- **Directions for this task**:
Give back every entry precisely as written, without any of the images.

Collected data

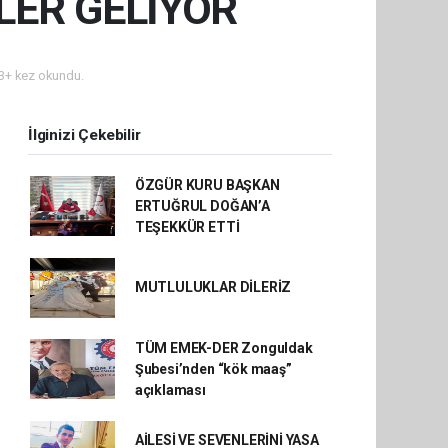
LER GELİYOR
3+ kez okundu.
İlginizi Çekebilir
ÖZGÜR KURU BAŞKAN
ERTUĞRUL DOĞAN’A
TEŞEKKÜR ETTİ
MUTLULUKLAR DİLERİZ
TÜM EMEK-DER Zonguldak
Şubesi’nden “kök maaş”
açıklaması
AİLESİ VE SEVENLERİNİ YASA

- **Exercise result**:
LER GELİYOR
3+ kez okundu.
İlginizi Çekebilir
ÖZGÜR KURU BAŞKAN
ERTUĞRUL DOĞAN’A
TEŞEKKÜR ETTİ
MUTLULUKLAR DİLERİZ
TÜM EMEK-DER Zonguldak
Şubesi’nden “kök maaş”
açıklaması
AİLESİ VE SEVENLERİNİ YASA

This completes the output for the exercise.